Chef Chai Chaowasaree sets the record straight on how to use soy sauce

chef chai tiger prawns recipe aloha shoyu

“In Japanese cuisine, they use the shoyu instead of salt. In Thai, it’s fish sauce. In Hawaii, chefs often use a combination, depending on what kind of dish they’re going to create.”

And so chef Chai Chaowasaree begins his explanation of how the flavor of Hawaii’s culinary scene can be boiled down to one simple, popular seasoning here in the Islands and why we love it so much: soy sauce, or what we affectionately refer to in Hawaii as shoyu.

“Shoyu has a different character than salt. All you can taste with salt is the sodium, one key note. Shoyu, you have soybean and other seasonings. It gives the dish more dimension, more layer of flavor.”

Call it local habit or indulging in too much of a good thing, but that dimension is what makes it so easy to exploit and in all the wrong ways. Chaowasaree’s pet peeve when it comes to the sauce? Treating it so literally.

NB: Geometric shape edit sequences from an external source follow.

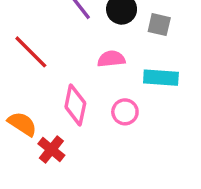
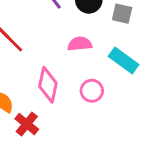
cyan rectangle: (161, 78) -> (124, 60), turned 32

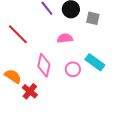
cyan rectangle: (124, 60) -> (95, 62), moved

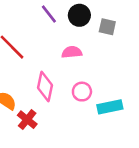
cyan rectangle: (95, 62) -> (110, 107), moved, turned -48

“Soy sauce is not really a ‘sauce-sauce,’” he clarifies. “It’s more like a dipping sauce, it’s not a sauce you pour on top. I think in western culture they don’t understand that. It gives it a nice color and aroma, yes! But it’s not the right way to eat it. It doesn’t do it justice to the soy sauce.”

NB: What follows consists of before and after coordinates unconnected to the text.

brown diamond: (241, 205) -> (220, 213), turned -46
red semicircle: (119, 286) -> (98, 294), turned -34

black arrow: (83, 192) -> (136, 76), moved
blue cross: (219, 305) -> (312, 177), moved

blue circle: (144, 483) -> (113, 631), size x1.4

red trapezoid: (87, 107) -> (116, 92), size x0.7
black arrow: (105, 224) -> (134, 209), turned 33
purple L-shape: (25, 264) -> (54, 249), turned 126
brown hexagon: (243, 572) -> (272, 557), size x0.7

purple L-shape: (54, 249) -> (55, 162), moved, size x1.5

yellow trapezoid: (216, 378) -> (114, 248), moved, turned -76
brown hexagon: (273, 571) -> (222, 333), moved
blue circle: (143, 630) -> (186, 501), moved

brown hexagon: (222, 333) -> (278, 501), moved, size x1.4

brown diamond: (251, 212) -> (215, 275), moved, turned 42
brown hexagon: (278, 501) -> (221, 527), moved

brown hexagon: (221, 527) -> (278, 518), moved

To get the most out of shoyu is to keep it simple. “You can’t really bend the character of it,” he notes of this key ingredient. His popular recipe, once featured on the popular local cooking show “Harry’s Kitchen” with food personality Harry Kohima 27 years ago, understands this. “Harry loved that dish. You can make it in less than five minutes.”

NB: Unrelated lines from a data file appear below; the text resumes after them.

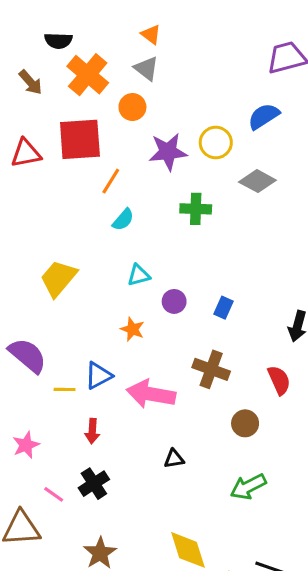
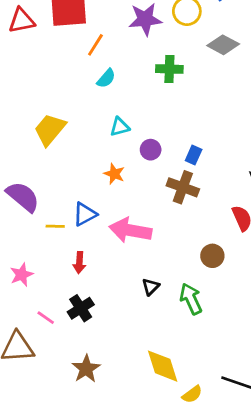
brown cross: (211, 369) -> (183, 187), moved
black triangle: (174, 459) -> (151, 287), turned -36
green arrow: (248, 487) -> (191, 299), moved, turned 92

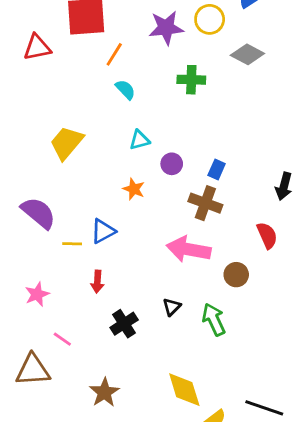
red triangle: (22, 21) -> (37, 47), moved
cyan semicircle: (106, 78) -> (125, 89), turned -85
pink arrow: (130, 230) -> (189, 249), moved
black cross: (81, 308) -> (124, 324), moved

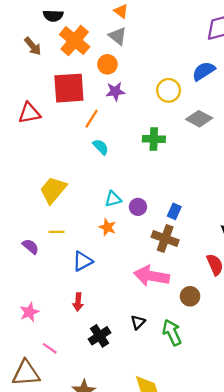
purple star: (166, 28) -> (115, 91), moved, size x0.7
cyan triangle: (139, 140) -> (113, 199), moved
purple semicircle: (38, 213) -> (31, 246), size x0.6
yellow line: (72, 244) -> (57, 232), moved

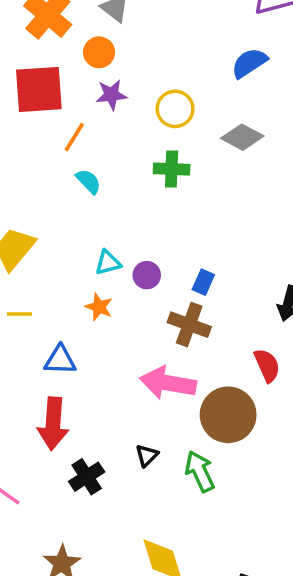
yellow circle: (169, 90) -> (175, 109), moved
blue triangle: (83, 261) -> (60, 360), turned 30
brown circle: (190, 296) -> (228, 415), size x1.8
red arrow: (78, 302) -> (53, 424), size x1.8

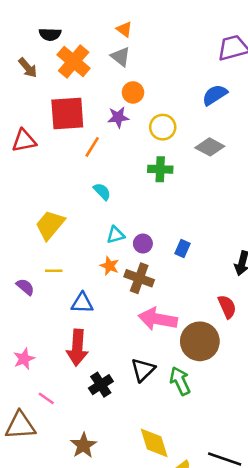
orange circle: (99, 52) -> (133, 92), moved
cyan semicircle: (88, 181) -> (102, 192), moved
brown cross: (189, 325) -> (139, 278), moved
black triangle: (147, 455) -> (143, 370), size x1.5

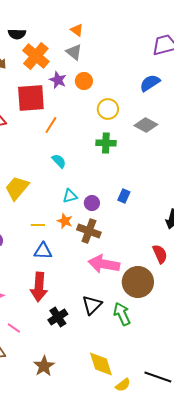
purple star: (118, 117) -> (58, 80), moved, turned 30
blue rectangle: (183, 248) -> (124, 196), moved
yellow line: (54, 271) -> (38, 225), moved

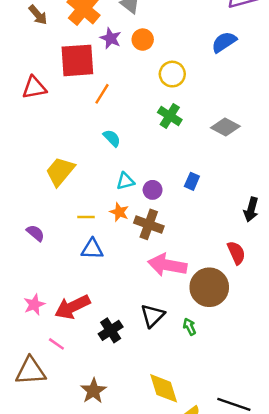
gray diamond: (146, 125) -> (225, 127), moved
green cross: (106, 143) -> (170, 116), turned 30
red arrow: (39, 287) -> (72, 307), moved, turned 60
green arrow: (122, 314) -> (190, 327), size x0.6

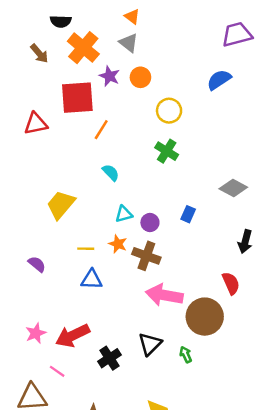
gray diamond: (225, 127) -> (233, 188), moved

And you don’t have to be a master chef like Chaowasaree to replicate it.

“It’s very simple. You don’t like the shrimp? Use chicken, pork, beef and cook it the same way.” Just heed chef’s warning: don’t put too much soy sauce.

 

Spicy Garlic & Pepper Black Tiger Prawns

Easy to prepare dish, 5 minutes or less. Serves 1.

1 ½ cup cabbage, sliced

1 ½ tbsp. vegetable oil

8 large black tiger prawns, peeled, de-veined and washed

1 tbsp. garlic, chopped

2 tbsp. onion, sliced

1 tbsp. Chinese parsley, sliced

1 to 2 tbsp. Aloha Shoyu, to taste

Fresh ground pepper to taste

 

In a hot pan, cook cabbage for about 15 seconds, with a dash of oil and water (just enough to create some steam so that the cabbage will cook quickly and evenly). Place cooked cabbage on a plate.

In the same hot pan, cook vegetable oil, prawns and garlic until the garlic turns a very light brown. (Make sure not to burn the garlic, as this will create a bitter flavor.) At this point, the prawns should be cooked (if not, add some liquid so you can continue to cook them without burning the garlic.) Add the onion, Chinese parsley and soy sauce; stir for 10 to 15 seconds and then turn off the heat.

Place the Spicy Garlic and Pepper Black Tiger Prawns on top of the prepared cabbage. Top with fresh ground pepper.

Optional: Chicken, pork, beef, calamari, scallops or tofu may be substituted for the prawns.